Novo
coronavírus criou a versão pandêmica das câmaras de privação sensorial.
Na
década de 1970, as câmaras de privação sensorial viraram moda.
Começou como
experimento: o que aconteceria com nossa atividade mental na ausência de
estímulos sensoriais?
Se o cérebro é uma máquina de responder a acontecimentos,
então a experiência da ausência deles deveria ser o mais próximo que o ser
humano consegue chegar à vivencia do Nada, do Silêncio Interior, e,
supostamente, da Calma.
A versão
Mundana, do século passado, é uma sala anecoica toda branca, ou preta, com
quase nada ao alcance dos olhos e das mãos.

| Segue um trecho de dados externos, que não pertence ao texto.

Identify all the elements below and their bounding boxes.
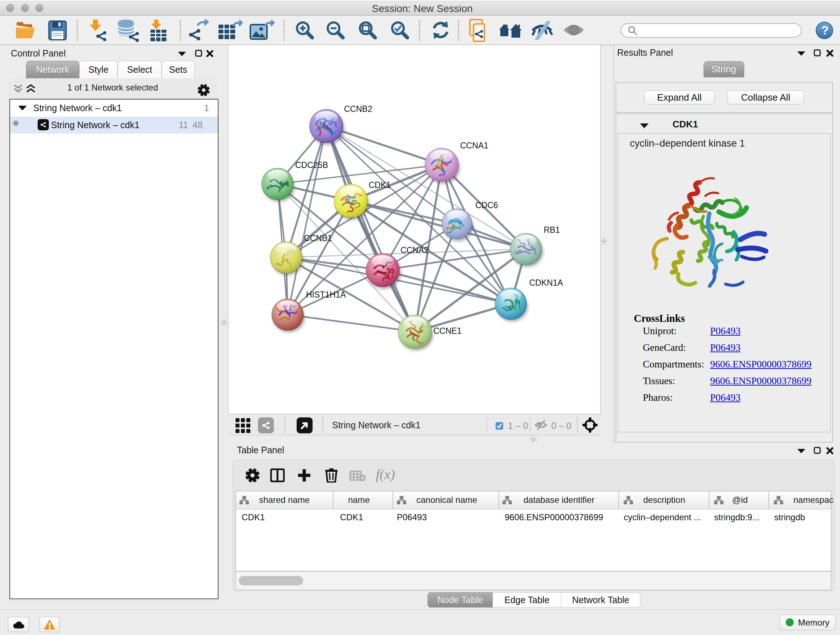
svg-text:CCNA2: CCNA2	[401, 245, 429, 255]
svg-text:CDC25B: CDC25B	[295, 160, 328, 170]
svg-text:HIST1H1A: HIST1H1A	[306, 290, 346, 299]
svg-text:RB1: RB1	[544, 225, 560, 234]
svg-text:CDKN1A: CDKN1A	[529, 278, 563, 287]
svg-text:CCNB2: CCNB2	[344, 104, 372, 114]
svg-text:CDK1: CDK1	[369, 180, 391, 190]
svg-text:CCNA1: CCNA1	[460, 141, 488, 150]
svg-text:CCNE1: CCNE1	[433, 326, 462, 336]
svg-text:CCNB1: CCNB1	[304, 233, 332, 243]
svg-text:CDC6: CDC6	[475, 201, 498, 210]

A versão Chique, das boutiques de
isolamento do século 21, tem tanques com aquecimento para igualar a temperatura
da pele (entra-se peladão, claro), sais de bicarbonato para tornar a água mais
densa e permitir flutuação fácil, tampa anti-ruído e oclinhos tapa-olhos.
Agora,
temos ao alcance de todos a versão Pandemia: isolamento em casa, sem estímulos
sociais, sem variedade de cenários, sem problemas externos banais por resolver.
Os estímulos sensoriais existem, mas, na forma do zumbido constante da Netflix
ligada o dia todo, são facilmente ignoráveis.
Então: o que acontece com o
cérebro durante o isolamento?
Ele se
auto-entretem. Essa foi a grande lição das câmaras de privação sensorial:
isolado de acontecimentos externos, em questão de minutos o cérebro começa a se
divertir sozinho, com sons, imagens e todo tipo de experiências criadas por ele
mesmo.
Não que ele não já tivesse vida interior própria, pois tinha —ela só era
abafada, uma marolinha no mar de eventos sensoriais da vida cotidiana. Quando o
mar se acalma, ficam as marolas internas.
E que
marolas: são elas que nos dão unidade e individualidade.
A autossuficiência
cerebral, que também é autorreferencial, só começou a ser desvendada quando o
neurocientista Marcus Raichle, da Universidade Washington, em Saint Louis,
resolveu ousar, uns 20 anos atrás, e se perguntou como era a atividade do
cérebro de seus voluntários não enquanto resolviam problemas ou faziam tarefas
no tubo da ressonância magnética, mas enquanto faziam... “nada”.
Resposta,
muita pesquisa e muitos pesquisadores depois: assim como o cérebro tem
circuitos que geram ações e monitoram seus resultados sensoriais, ou mudam
nosso foco de atenção, ou nos impedem de dizer besteira rápido demais, há um
circuito que serve de âncora pessoal, que amarra junto tudo o que diz respeito
a Você.
Onde está, de onde veio, a que veio, para onde vai.
É o sistema autorreferencial,
que nos permite pensamentos livres, ciência do nosso próprio estado e ciência
dos próprios pensamentos.
Ele
sempre esteve lá. Às vezes é preciso uma sala de isolamento —ou uma pandemia— para nos darmos
conta de que temos, sim, vida interior.
Suzana Herculano-Houzel - bióloga e neurocientista da Universidade Vanderbilt (EUA).